Fitch Downgrades Japanese Banks
January 30, 2003
By David Ibison in Tokyo
Fitch, the global credit rating agency, on Thursday downgraded Japan's largest banks despite their attempts in recent weeks to boost their financial strength, indicating the agency believes nationalisation remains a strong possibility.
Citing the banks' weakening financial condition as well as Japan's declining sovereign rating, Fitch lowered its ratings on Mizuho, the world's largest bank by assets; Sumitomo Mitsui Financial Group; UFJ and Mitsubishi Tokyo Financial Group.
The downgrade of the 'Big Four' reflects the growing belief that the capital-raising measures being used by the three weakest, to stave off the threat of an injection of public funds, will fail to neutralise more than a decade of disastrous lending practices.
Bad debts at Japan's largest banks, including regional lenders, have swelled to about Y43,000bn ($360bn). This figure is set to rise once special inspections by the Financial Services Agency, beginning in two weeks, are completed in April.
To support their capital adequacy ratios, Mizuho has announced a Y1,000bn issue of preferred securities, SMFG plans to sell Y150bn in preferred shares to Goldman Sachs, and UFJ has sold Y100bn of loans to Merrill Lynch. MTFG has so far avoided such measures.
Fitch said that, although these moves were a positive sign the banks were taking their problems more seriously, they were insufficient to offset their fundamental weaknesses and would not alleviate the threat of an injection of public funds.
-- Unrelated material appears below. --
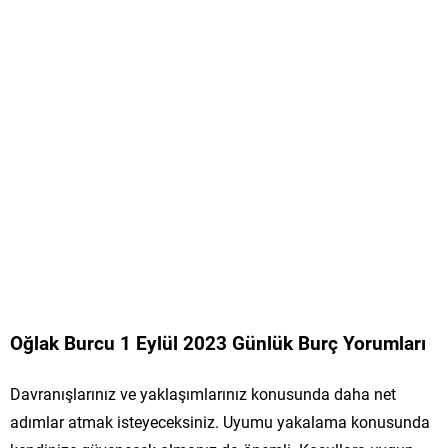
Oğlak Burcu 1 Eylül 2023 Günlük Burç Yorumları
Davranışlarınız ve yaklaşımlarınız konusunda daha net
adımlar atmak isteyeceksiniz. Uyumu yakalama konusunda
"Fitch continues to take the view that timely and adequate support to the banking system will be forthcoming from the government in the event of need," the rating agency said. It also expressed concerns about the measures taken by Mizuho to bolster its capital base through the issue of preferred securities to companies with which it maintained close relations. Such moves were eroding the quality of its core capital, it said.
Fitch believes such double gearing is dangerous to both parties and increases the risk of system-wide consequences should the bank's difficulties intensify.
The decision to downgrade the banks also reflects Fitch's frustration with the pace of economic and corporate reform in Japan. The agency was the first to coin the phrase "muddling through" to describe the reform process. "While Fitch has been hoping for decisive government action, to date there has been little more than discussion and study of these problems," it said.
Fitch lowered its long-term ratings on the four large banks by one notch and kept its outlook negative. It also downgraded most of Japan's other leading regional banks.